_Activity:_ Give back every entry, copied exactly.

Saved entries:
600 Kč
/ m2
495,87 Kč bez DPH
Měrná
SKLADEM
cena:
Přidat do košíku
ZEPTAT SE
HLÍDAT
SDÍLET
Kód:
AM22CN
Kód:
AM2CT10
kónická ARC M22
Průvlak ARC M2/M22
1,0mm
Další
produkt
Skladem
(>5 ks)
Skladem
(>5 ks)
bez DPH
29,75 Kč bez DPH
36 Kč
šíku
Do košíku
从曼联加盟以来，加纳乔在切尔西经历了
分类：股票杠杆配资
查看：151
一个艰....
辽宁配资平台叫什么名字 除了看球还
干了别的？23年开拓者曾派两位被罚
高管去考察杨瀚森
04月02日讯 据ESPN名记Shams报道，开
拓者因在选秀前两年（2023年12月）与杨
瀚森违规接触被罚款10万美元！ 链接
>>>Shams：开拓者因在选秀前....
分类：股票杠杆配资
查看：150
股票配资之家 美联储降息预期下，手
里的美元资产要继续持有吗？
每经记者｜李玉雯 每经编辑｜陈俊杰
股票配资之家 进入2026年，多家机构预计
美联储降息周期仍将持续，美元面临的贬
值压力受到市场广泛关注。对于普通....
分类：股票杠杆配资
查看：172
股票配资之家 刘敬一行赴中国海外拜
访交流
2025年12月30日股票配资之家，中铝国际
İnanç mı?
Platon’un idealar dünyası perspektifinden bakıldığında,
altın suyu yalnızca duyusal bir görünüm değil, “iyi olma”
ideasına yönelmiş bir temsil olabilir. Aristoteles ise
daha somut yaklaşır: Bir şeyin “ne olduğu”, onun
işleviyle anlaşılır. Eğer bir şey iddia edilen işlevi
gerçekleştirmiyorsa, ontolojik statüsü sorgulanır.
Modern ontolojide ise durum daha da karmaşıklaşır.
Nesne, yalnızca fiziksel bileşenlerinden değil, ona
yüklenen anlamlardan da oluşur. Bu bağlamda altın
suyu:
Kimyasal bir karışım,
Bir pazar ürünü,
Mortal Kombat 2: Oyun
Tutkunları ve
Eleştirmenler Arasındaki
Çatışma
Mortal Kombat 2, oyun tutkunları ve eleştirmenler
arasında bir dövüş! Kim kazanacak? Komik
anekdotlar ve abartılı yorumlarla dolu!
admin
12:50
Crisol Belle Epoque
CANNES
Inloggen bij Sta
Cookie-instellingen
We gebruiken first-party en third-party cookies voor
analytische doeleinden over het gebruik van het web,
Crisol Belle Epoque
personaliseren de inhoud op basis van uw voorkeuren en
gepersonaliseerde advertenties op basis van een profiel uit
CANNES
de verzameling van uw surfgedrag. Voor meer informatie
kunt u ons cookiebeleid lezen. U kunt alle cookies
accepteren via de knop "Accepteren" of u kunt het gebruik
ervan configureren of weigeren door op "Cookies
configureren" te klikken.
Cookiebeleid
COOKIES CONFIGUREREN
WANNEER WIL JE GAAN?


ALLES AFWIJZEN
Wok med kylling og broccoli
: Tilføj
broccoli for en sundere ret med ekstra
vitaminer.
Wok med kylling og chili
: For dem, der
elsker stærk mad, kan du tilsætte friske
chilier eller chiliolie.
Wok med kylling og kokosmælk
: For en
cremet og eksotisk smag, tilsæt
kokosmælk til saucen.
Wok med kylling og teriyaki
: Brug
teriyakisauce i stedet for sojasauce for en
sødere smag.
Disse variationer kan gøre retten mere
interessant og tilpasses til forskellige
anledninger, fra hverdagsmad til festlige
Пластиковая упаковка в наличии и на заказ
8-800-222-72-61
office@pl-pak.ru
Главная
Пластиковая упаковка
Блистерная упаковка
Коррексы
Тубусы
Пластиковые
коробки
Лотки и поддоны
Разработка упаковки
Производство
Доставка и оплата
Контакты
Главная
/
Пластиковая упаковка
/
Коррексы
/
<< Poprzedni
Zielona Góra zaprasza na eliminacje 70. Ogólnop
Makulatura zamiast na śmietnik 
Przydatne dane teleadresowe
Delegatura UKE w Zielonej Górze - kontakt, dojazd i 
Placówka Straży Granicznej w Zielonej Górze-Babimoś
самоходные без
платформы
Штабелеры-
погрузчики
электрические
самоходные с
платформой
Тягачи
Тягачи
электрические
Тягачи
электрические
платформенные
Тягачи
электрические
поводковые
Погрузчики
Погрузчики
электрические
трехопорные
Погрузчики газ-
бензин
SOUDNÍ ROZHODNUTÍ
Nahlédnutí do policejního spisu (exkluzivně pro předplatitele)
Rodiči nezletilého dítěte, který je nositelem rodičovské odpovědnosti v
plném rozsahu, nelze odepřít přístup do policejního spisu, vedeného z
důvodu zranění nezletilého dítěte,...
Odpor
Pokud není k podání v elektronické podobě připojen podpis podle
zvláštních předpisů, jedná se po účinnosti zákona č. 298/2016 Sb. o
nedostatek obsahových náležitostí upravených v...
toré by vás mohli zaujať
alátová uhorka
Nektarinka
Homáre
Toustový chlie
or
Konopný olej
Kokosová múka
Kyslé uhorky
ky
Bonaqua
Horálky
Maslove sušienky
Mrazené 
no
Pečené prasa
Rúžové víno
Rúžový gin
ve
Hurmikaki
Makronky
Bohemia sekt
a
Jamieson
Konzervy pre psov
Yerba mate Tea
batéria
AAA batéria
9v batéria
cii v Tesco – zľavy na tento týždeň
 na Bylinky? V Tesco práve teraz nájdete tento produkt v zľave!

_Solution:_
600 Kč
/ m2
495,87 Kč bez DPH
Měrná
SKLADEM
cena:
Přidat do košíku
ZEPTAT SE
HLÍDAT
SDÍLET
Kód:
AM22CN
Kód:
AM2CT10
kónická ARC M22
Průvlak ARC M2/M22
1,0mm
Další
produkt
Skladem
(>5 ks)
Skladem
(>5 ks)
bez DPH
29,75 Kč bez DPH
36 Kč
šíku
Do košíku
从曼联加盟以来，加纳乔在切尔西经历了
分类：股票杠杆配资
查看：151
一个艰....
辽宁配资平台叫什么名字 除了看球还
干了别的？23年开拓者曾派两位被罚
高管去考察杨瀚森
04月02日讯 据ESPN名记Shams报道，开
拓者因在选秀前两年（2023年12月）与杨
瀚森违规接触被罚款10万美元！ 链接
>>>Shams：开拓者因在选秀前....
分类：股票杠杆配资
查看：150
股票配资之家 美联储降息预期下，手
里的美元资产要继续持有吗？
每经记者｜李玉雯 每经编辑｜陈俊杰
股票配资之家 进入2026年，多家机构预计
美联储降息周期仍将持续，美元面临的贬
值压力受到市场广泛关注。对于普通....
分类：股票杠杆配资
查看：172
股票配资之家 刘敬一行赴中国海外拜
访交流
2025年12月30日股票配资之家，中铝国际
İnanç mı?
Platon’un idealar dünyası perspektifinden bakıldığında,
altın suyu yalnızca duyusal bir görünüm değil, “iyi olma”
ideasına yönelmiş bir temsil olabilir. Aristoteles ise
daha somut yaklaşır: Bir şeyin “ne olduğu”, onun
işleviyle anlaşılır. Eğer bir şey iddia edilen işlevi
gerçekleştirmiyorsa, ontolojik statüsü sorgulanır.
Modern ontolojide ise durum daha da karmaşıklaşır.
Nesne, yalnızca fiziksel bileşenlerinden değil, ona
yüklenen anlamlardan da oluşur. Bu bağlamda altın
suyu:
Kimyasal bir karışım,
Bir pazar ürünü,
Mortal Kombat 2: Oyun
Tutkunları ve
Eleştirmenler Arasındaki
Çatışma
Mortal Kombat 2, oyun tutkunları ve eleştirmenler
arasında bir dövüş! Kim kazanacak? Komik
anekdotlar ve abartılı yorumlarla dolu!
admin
12:50
Crisol Belle Epoque
CANNES
Inloggen bij Sta
Cookie-instellingen
We gebruiken first-party en third-party cookies voor
analytische doeleinden over het gebruik van het web,
Crisol Belle Epoque
personaliseren de inhoud op basis van uw voorkeuren en
gepersonaliseerde advertenties op basis van een profiel uit
CANNES
de verzameling van uw surfgedrag. Voor meer informatie
kunt u ons cookiebeleid lezen. U kunt alle cookies
accepteren via de knop "Accepteren" of u kunt het gebruik
ervan configureren of weigeren door op "Cookies
configureren" te klikken.
Cookiebeleid
COOKIES CONFIGUREREN
WANNEER WIL JE GAAN?


ALLES AFWIJZEN
Wok med kylling og broccoli
: Tilføj
broccoli for en sundere ret med ekstra
vitaminer.
Wok med kylling og chili
: For dem, der
elsker stærk mad, kan du tilsætte friske
chilier eller chiliolie.
Wok med kylling og kokosmælk
: For en
cremet og eksotisk smag, tilsæt
kokosmælk til saucen.
Wok med kylling og teriyaki
: Brug
teriyakisauce i stedet for sojasauce for en
sødere smag.
Disse variationer kan gøre retten mere
interessant og tilpasses til forskellige
anledninger, fra hverdagsmad til festlige
Пластиковая упаковка в наличии и на заказ
8-800-222-72-61
office@pl-pak.ru
Главная
Пластиковая упаковка
Блистерная упаковка
Коррексы
Тубусы
Пластиковые
коробки
Лотки и поддоны
Разработка упаковки
Производство
Доставка и оплата
Контакты
Главная
/
Пластиковая упаковка
/
Коррексы
/
<< Poprzedni
Zielona Góra zaprasza na eliminacje 70. Ogólnop
Makulatura zamiast na śmietnik 
Przydatne dane teleadresowe
Delegatura UKE w Zielonej Górze - kontakt, dojazd i 
Placówka Straży Granicznej w Zielonej Górze-Babimoś
самоходные без
платформы
Штабелеры-
погрузчики
электрические
самоходные с
платформой
Тягачи
Тягачи
электрические
Тягачи
электрические
платформенные
Тягачи
электрические
поводковые
Погрузчики
Погрузчики
электрические
трехопорные
Погрузчики газ-
бензин
SOUDNÍ ROZHODNUTÍ
Nahlédnutí do policejního spisu (exkluzivně pro předplatitele)
Rodiči nezletilého dítěte, který je nositelem rodičovské odpovědnosti v
plném rozsahu, nelze odepřít přístup do policejního spisu, vedeného z
důvodu zranění nezletilého dítěte,...
Odpor
Pokud není k podání v elektronické podobě připojen podpis podle
zvláštních předpisů, jedná se po účinnosti zákona č. 298/2016 Sb. o
nedostatek obsahových náležitostí upravených v...
toré by vás mohli zaujať
alátová uhorka
Nektarinka
Homáre
Toustový chlie
or
Konopný olej
Kokosová múka
Kyslé uhorky
ky
Bonaqua
Horálky
Maslove sušienky
Mrazené 
no
Pečené prasa
Rúžové víno
Rúžový gin
ve
Hurmikaki
Makronky
Bohemia sekt
a
Jamieson
Konzervy pre psov
Yerba mate Tea
batéria
AAA batéria
9v batéria
cii v Tesco – zľavy na tento týždeň
 na Bylinky? V Tesco práve teraz nájdete tento produkt v zľave!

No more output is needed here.